High body fat percentage and low BMI independently associated with increased mortality


1. From a prospective cohort study, increasing body fat percentage and decreasing BMI were associated with reduced survival.

2. The results of this study suggest that BMI may be an inappropriate measurement of adiposity.

Evidence Rating Level: 2 (Good)

Study Rundown: Many population cohort studies have reported that excess adiposity, typically assessed by BMI, is associated with an increased risk for all-cause death. However, recent studies also indicated that elevated BMI (25-29.9 kg/m2, overweight classification) is correlated with decreased mortality risk. In response to this contradiction, it has been suggested that BMI may be an imperfect measure of adiposity, as it does not directly measure body fat. The authors of this study, therefore, aimed to assess the relationship of BMI and body fat percentage with all-cause mortality. They observed that when BMI and body fat percentage were analyzed together, mortality rates increased as BMI decreased and body fat percentage increased. This study is strengthened due to its large cohort population; however, it may not be generalizable due to its lack of diversity among participant ethnicity (largely female and Caucasian). The results are also limited due to the lack of data on smoking and physical activity, which restricted the authors’ abilities to adjust for these factors.
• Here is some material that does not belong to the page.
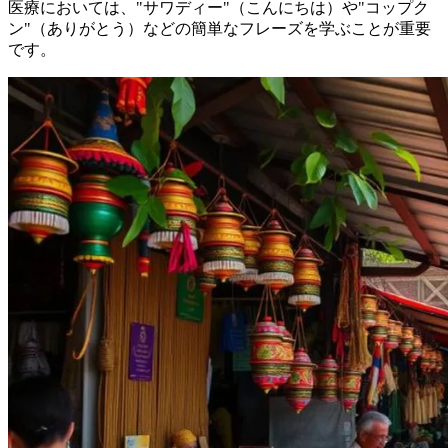
医療においては、"サワディー"（こんにちは）や"コップク
ン"（ありがとう）などの簡単なフレーズを学ぶことが重要
です。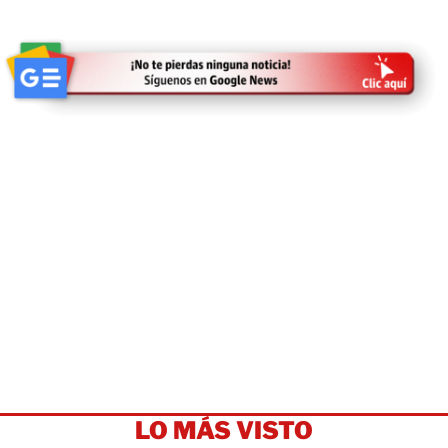
LO MÁS VISTO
Overall, the study suggests that both decreased BMI and increased body fat are independently associated with higher mortality, providing further evidence that BMI may be an inappropriate measure of adiposity.

Click to read the study, published today in the Annals of Internal Medicine

Relevant Reading: Decreased muscle mass and increased central adiposity are independently related to mortality in older men

In-Depth [prospective cohort]: Mortality, BMI, and body fat percentage were assessed for 49,476 women and 4,944 men, aged 40 years or older, partaking in bone mineral density (BMD) testing in Manitoba. Participants were then followed from the initial date of the testing until death or end of the study. BMI and body fat percentage were analyzed both separately and together using fully adjusted models. Crude death rates decreased from 18.6 per 1000 person-years for the lowest BMI classification (≤22.85 kg/m2) to 13.9 per 1000 person-years for the highest BMI classification (>30.84 kg/m2) in women; similar trends were observed for men (p for trend <0.001, in both women and men). Furthermore, high body fat percentage was independently associated with significantly higher mortality in women (hazard ratio, 1.19 [95%CI, 1.08 to 1.32] in the highest body fat percentage category, >38.66%) and men (hazard ratio, 1.59 [95%CI, 1.28 to 1.96] in the highest body fat percentage category, >36.14%).